DATA PROVIDED >>
--

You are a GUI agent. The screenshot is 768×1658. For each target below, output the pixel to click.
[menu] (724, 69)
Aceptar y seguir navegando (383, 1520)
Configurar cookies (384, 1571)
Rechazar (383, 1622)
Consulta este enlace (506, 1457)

--

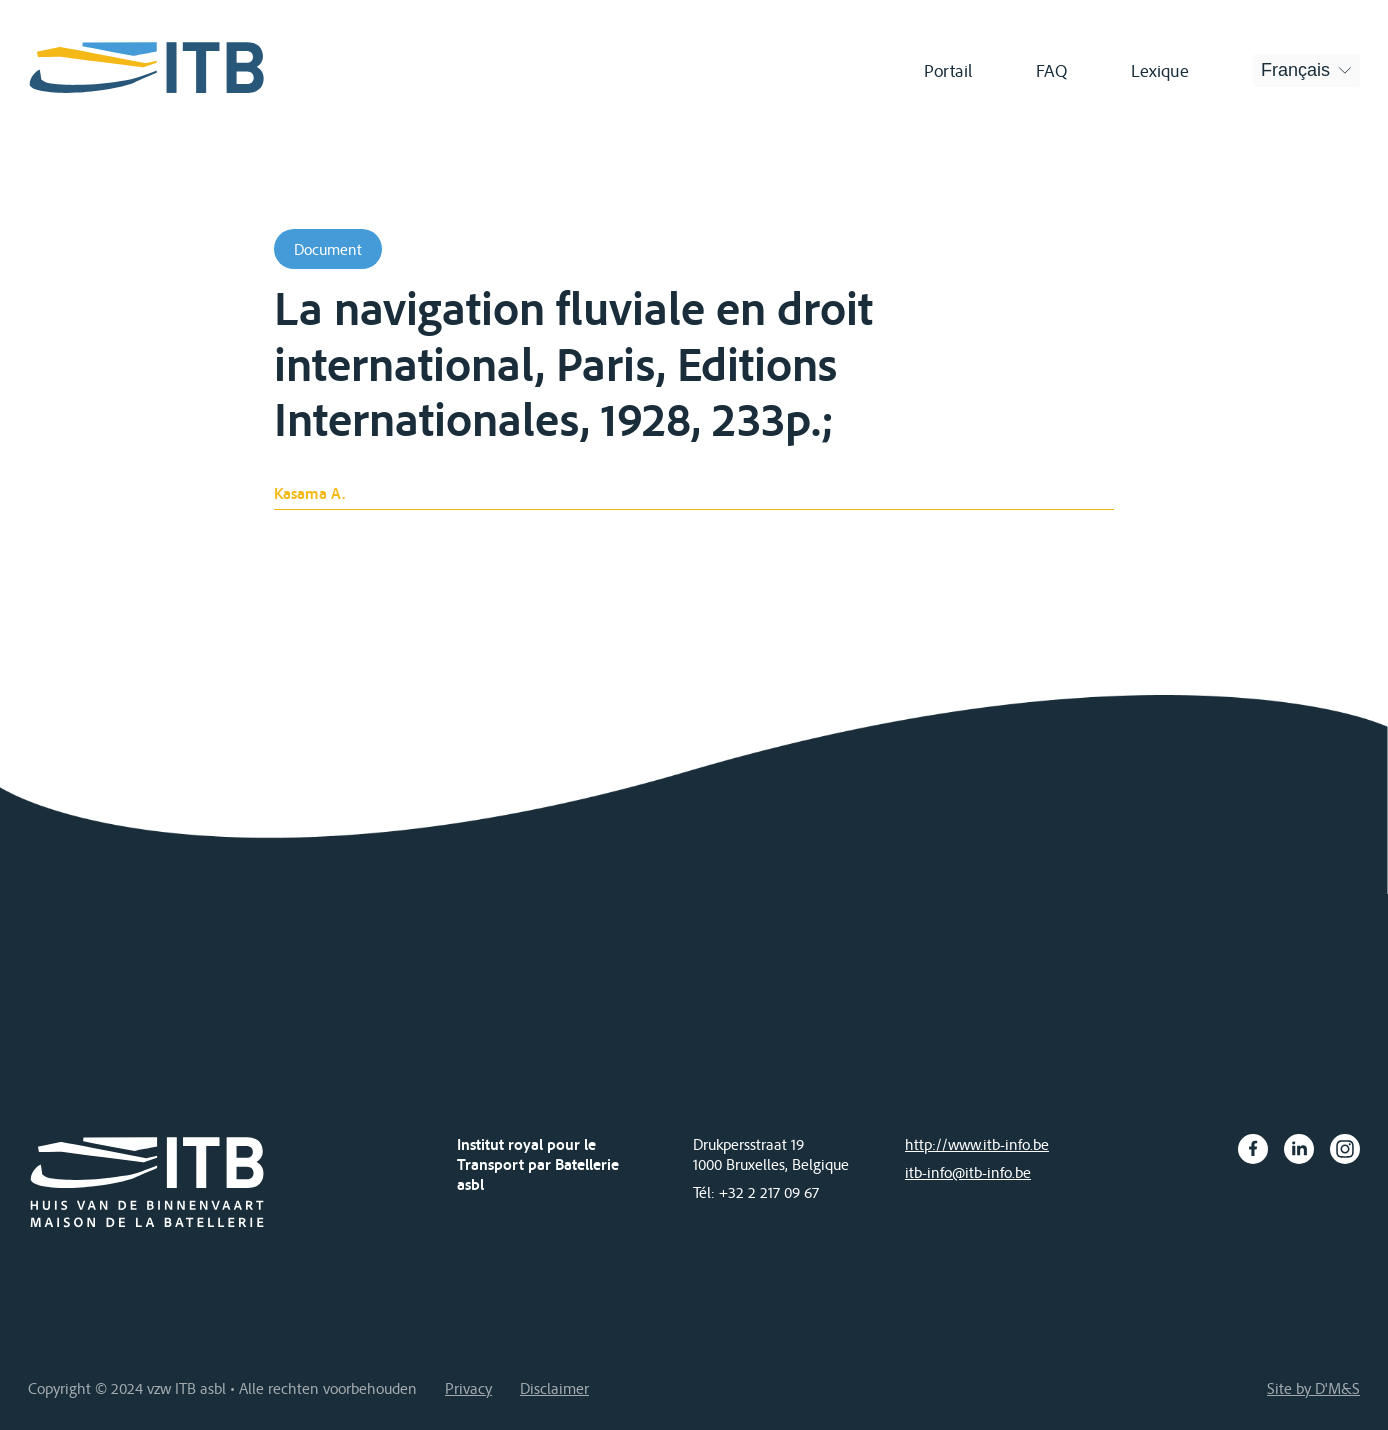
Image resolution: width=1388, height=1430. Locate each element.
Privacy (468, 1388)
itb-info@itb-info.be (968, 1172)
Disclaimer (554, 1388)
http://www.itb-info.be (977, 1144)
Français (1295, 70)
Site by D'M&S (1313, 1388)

--

WHAT YOU WILL DO >>
Which lines above hold the word "info"? Copy each of them.

EXPECTED OUTPUT >>
itb-info@itb-info.be (968, 1172)
http://www.itb-info.be (977, 1144)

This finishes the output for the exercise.